Come on! It's significantly more entertaining for onlooking students if you guys stop conceding each other's points or being softys.

Going to office hours is more desirable if there is any chance that a Marxist vs Libertarian (liberaltarian?) show down could spontaneously break out in a ferrier hallway.

Will Roberts said...

Joshua: believe me when I say that a) I feel the psychological tension, b) I don't know how to resolve it on either side, and c) I am personally and psychologically inclined at least as much to meliorism as to moralism.

BUT: I also think the issues are meaningfully different within a Marxist framework, which does not start out from a notion of legitimacy or propriety, and so ends up in different psychological binds. I perhaps should never have mentioned the analogy to accelerating the contradictions, since both you and Jacob wanted to cash that out in terms of some parallelism. I really meant that there is no straightforward parallel, and the working out the analogy would have to change all the basic terms, and would probably reveal all sorts of subsidiary issues.

Short answer: I don't flesh out how the moralist might deal with the issue because I am not, myself, the moralist.

Anonymous: a) I think Jacob took "softy' to be a fighting word, so the showdown might be closer than you think; and b) I'm nonetheless still hoping to effect the Marxist/Libertarian fusionism referred to in the post's labels -- I think we could work some sort of pincer move on the mushy-headed paternalism of the protectionist nation state.

Anonymous said...

"some sort of pincer move on the mushy-headed paternalism of the protectionist nation state" is my new favorite phrase as i work out my own budding Marxist/Libertarian fusion political stance.

Spoke with other poli theory undergrads...we all eagerly await the show down and recommend a pre-preemptive strike on all of McGill's coffee making facilities.

Anonymous said...

preemptive** (not sure how an extra pre got in there)

Jacob T. Levy said...

I don't have enough coffee in my system to return to the substantive points right now, but I will tell anonymous and his or her cohorts that Professor Roberts and I have been discussing the possibility of something like an annual public debate for your collective entertainment and edification, and the current exchange only makes me more eager for such a thing.

Anonymous said...

Noted and seconded.
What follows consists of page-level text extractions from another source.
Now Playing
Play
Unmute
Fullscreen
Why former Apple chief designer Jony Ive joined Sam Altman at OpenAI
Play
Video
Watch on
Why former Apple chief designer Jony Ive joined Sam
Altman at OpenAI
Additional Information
You guys debate and i'll be there.

ps, sorry to remain cowardly anonymous but Prof. Roberts has some control over my grade this semester and didn't want to accidentally ruffle feathers with snooty comments. Always fun watching profs i enjoy and admire with spectrum spanning view points debate on interesting points.

I will add my naive and sentimentalist view which i admit misses the point of the debate you guys were having. It's a nice thing that those poor guys were saved. A hug from someone you love and a hot shower after 60 something days in a mine must have felt great.

Will Roberts said...

Anonymous: I think pre-preemptive made perfect sense in the context, since Jacob would certainly try to preempt any of my rejoinders by entering into a state of uber-caffienation, allowing him to bend time and space by thinking faster than the speed of light. In order to preempt his preemptions, I would have to do as you suggest.

Anonymous said...

Well put.

I rescind my typo correction.

I'll never forget last december when Professor Levy took 14 espresso shots in about 5 minutes in poli 232. Made me feel nauseous from about 20 rows back.